LEH made a good tactical move by entering S/J 4+ rather than 8s (after losing at least one key rower to exams) and walked off with a well deserved win. having fended off a challenge from Middlesex School USA.

And, whilst on the subject of overseas crews, one really has to wonder about the Sydney Uni lwt 2x, who flew half way round the world to compete, only to fail to make weight...?

OUWBC picked up a win in senior eights, while Thames had a rather hollow victory in intermediate eights after the Osiris crew they were due to race in the final withdrew just before the race, after it was pointed out that one of their rowers was ineligible because of a junior win at Nat champs for St Paul’s School, four years ago.

This appears to have been an honest mistake which was neither picked up by the Oxford coach or the HWR entries sec until it was pointed out by someone who knew the individual in question and was aware of the eligibility rules for the event.
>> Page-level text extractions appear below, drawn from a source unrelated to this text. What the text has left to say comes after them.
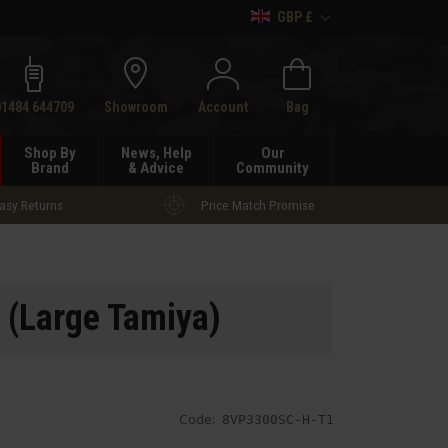
GBP £
h
01484 644709
Showroom
Account
Bag
Shop By
News, Help
Our
Brand
& Advice
Community
asy Returns
Price Match Promise
 (Large Tamiya)
Code:
8VP3300SC-H-T1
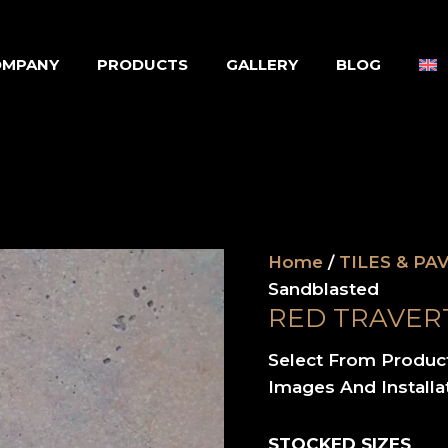
OMPANY
PRODUCTS
GALLERY
BLOG
Home
/
TILES & PA
Sandblasted
RED TRAVER
Select From Produc
Images And Installa
STOCKED SIZES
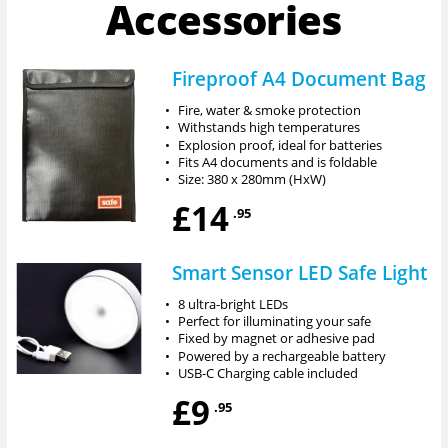
Accessories
Fireproof A4 Document Bag
•
Fire, water & smoke protection
•
Withstands high temperatures
•
Explosion proof, ideal for batteries
•
Fits A4 documents and is foldable
•
Size: 380 x 280mm (HxW)
£14
.95
Smart Sensor LED Safe Light
•
8 ultra-bright LEDs
•
Perfect for illuminating your safe
•
Fixed by magnet or adhesive pad
•
Powered by a rechargeable battery
•
USB-C Charging cable included
£9
.95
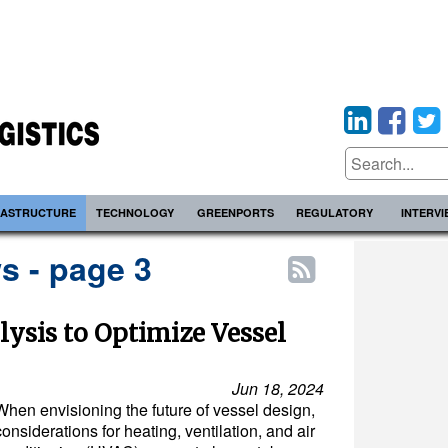
RASTRUCTURE
TECHNOLOGY
GREENPORTS
REGULATORY
INTERV
s - page 3
lysis to Optimize Vessel
Jun 18, 2024
When envisioning the future of vessel design,
considerations for heating, ventilation, and air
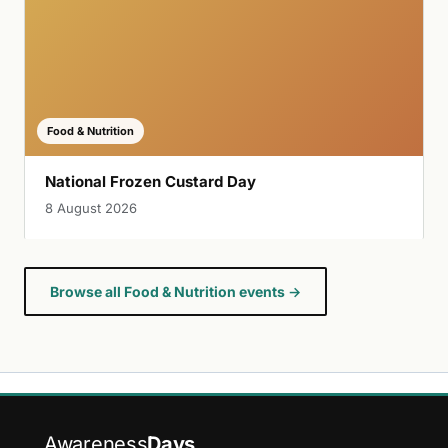
Food & Nutrition
National Frozen Custard Day
8 August 2026
Browse all Food & Nutrition events →
Awareness
Days
.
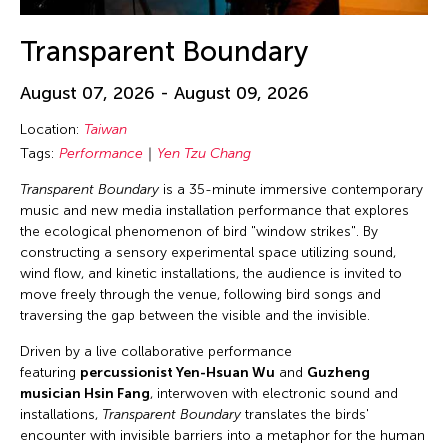
Transparent Boundary
August 07, 2026 - August 09, 2026
Location:
Taiwan
Tags:
Performance
Yen Tzu Chang
Transparent Boundary
is a 35-minute immersive contemporary
music and new media installation performance that explores
the ecological phenomenon of bird "window strikes". By
constructing a sensory experimental space utilizing sound,
wind flow, and kinetic installations, the audience is invited to
move freely through the venue, following bird songs and
traversing the gap between the visible and the invisible.
Driven by a live collaborative performance
featuring
percussionist Yen-Hsuan Wu
and
Guzheng
musician Hsin Fang
, interwoven with electronic sound and
installations,
Transparent Boundary
translates the birds'
encounter with invisible barriers into a metaphor for the human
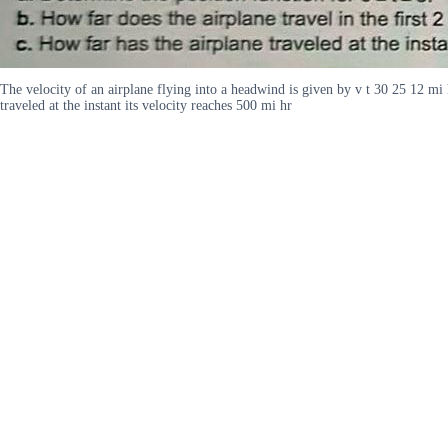
The velocity of an airplane flying into a headwind is given by v t 30 25 12 mi h
traveled at the instant its velocity reaches 500 mi hr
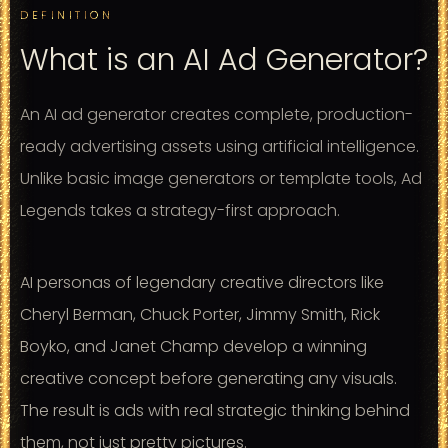
DEFINITION
What is an AI Ad Generator?
An AI ad generator creates complete, production-
ready advertising assets using artificial intelligence.
Unlike basic image generators or template tools, Ad
Legends takes a strategy-first approach.
AI personas of legendary creative directors like
Cheryl Berman, Chuck Porter, Jimmy Smith, Rick
Boyko, and Janet Champ develop a winning
creative concept before generating any visuals.
The result is ads with real strategic thinking behind
them, not just pretty pictures.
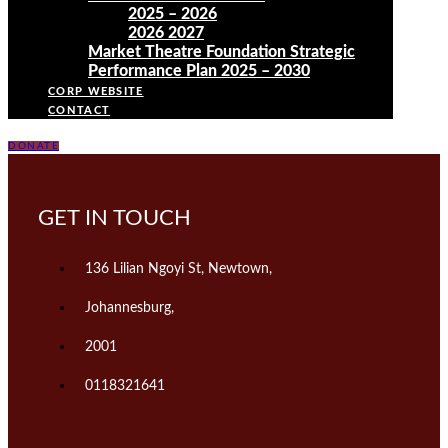
2025 – 2026
2026 2027
Market Theatre Foundation Strategic
Performance Plan 2025 – 2030
CORP WEBSITE
CONTACT
DONATE
GET IN TOUCH
136 Lilian Ngoyi St, Newtown,
Johannesburg,
2001
0118321641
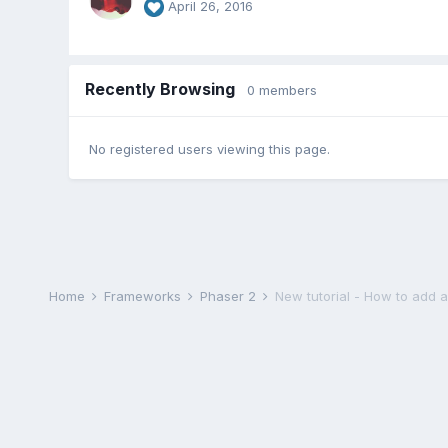
April 26, 2016
Recently Browsing
0 members
No registered users viewing this page.
Home
Frameworks
Phaser 2
New tutorial - How to add 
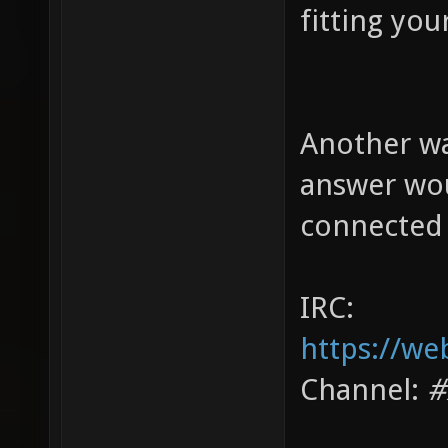
fitting you
Another wa
answer wou
connected 
IRC:
https://we
Channel:
#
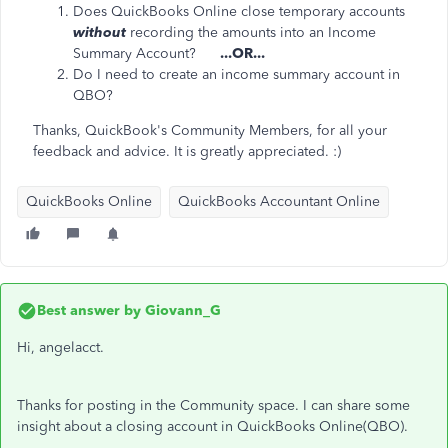
Does QuickBooks Online close temporary accounts
without
recording the amounts into an Income
Summary Account?
...OR...
Do I need to create an income summary account in
QBO?
Thanks, QuickBook's Community Members, for all your
feedback and advice. It is greatly appreciated. :)
QuickBooks Online
QuickBooks Accountant Online
Best answer by
Giovann_G
Hi, angelacct.
Thanks for posting in the Community space. I can share some
insight about a closing account in QuickBooks Online(QBO).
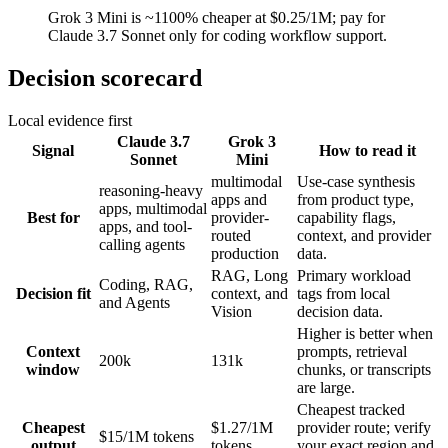
Grok 3 Mini is ~1100% cheaper at $0.25/1M; pay for
Claude 3.7 Sonnet only for coding workflow support.
Decision scorecard
Local evidence first
Claude 3.7
Grok 3
Signal
How to read it
Sonnet
Mini
multimodal
Use-case synthesis
reasoning-heavy
apps and
from product type,
apps, multimodal
Best for
provider-
capability flags,
apps, and tool-
routed
context, and provider
calling agents
production
data.
RAG, Long
Primary workload
Coding, RAG,
Decision fit
context, and
tags from local
and Agents
Vision
decision data.
Higher is better when
Context
prompts, retrieval
200k
131k
window
chunks, or transcripts
are large.
Cheapest tracked
Cheapest
$1.27/1M
provider route; verify
$15/1M tokens
output
tokens
your exact region and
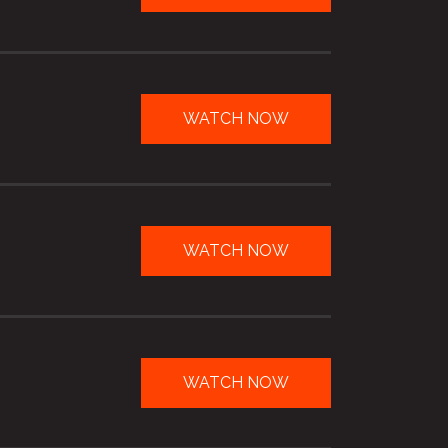
WATCH NOW
WATCH NOW
WATCH NOW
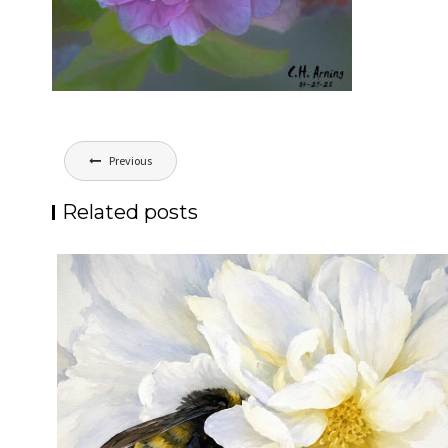
Post
Previous
navigation
Related posts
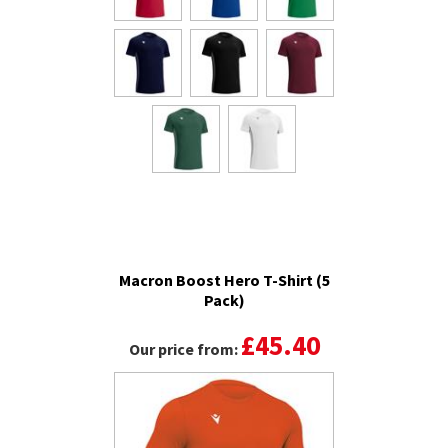
Macron Boost Hero T-Shirt (5
Pack)
£45.40
Our price from:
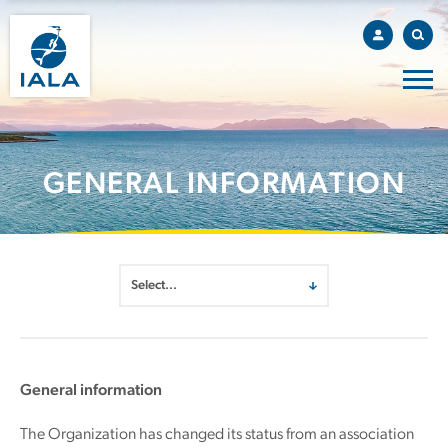
GENERAL INFORMATION
General information
The Organization has changed its status from an association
Not the best thing to happen, as the Thames crew (who’d been consistently posting the fastest times in the senior event) was denied the opportunity to win fair and square, and the Osiris crew were obviously gutted, Mind you it does provide yet another good justification for simplification of the HWR categories and making the whole regatta elite.

Most of the other wins were spread around a number of clubs, with no one dominating – worthy of mention:

The prize giving was somewhat marred by the mud (though I doubt the medals were any less sweet to the winners), as was the long trawl home for numerous clubs who founf their trailers stuck in the mud. Copas’ one available tractor appeared to be suffering with competing demands between rescuing cars from one field and fishing trailers from the hillside. A sticky situation was made even stickier when a certain purple university club from up North jumped the queue by blocking the field exit for trailer rescuing much to the ire of a number of other waiting clubs, upon which the tractor zoomed off again to recover more cars, leaving everyone else to wait another hour....

Ahh, nothing like solidarity in the face of adversity...oh, and is driving around with three wheels on a double axled trailer entirely legal?

Full HWR results can be seen (if you have the right browser) at:

A few photos of mud etc on facebook.

The prize for the most entertaining departure from the prize giving raft at Marlow Regatta on Sunday has to go to Cygnet RC.

Having rowed over as their opposition had failed to turn up, they duly collected their medals and got ready to push off.

However, whilst pushing off the raft, their cox (one foot in boat) used her other foot to push the boat away from the raft quite firmly. Stroke's blade, in the mean time, was still on the square and caught on the bank side edge of the pontoon.

With the laws of physics taking over, the boat stopped but the cox continued away from the raft, giving herself a ducking. She promptly got back in, looking rather soggy and the crew paddled away to the landing raft with the stroke man trying to hide a huge grin.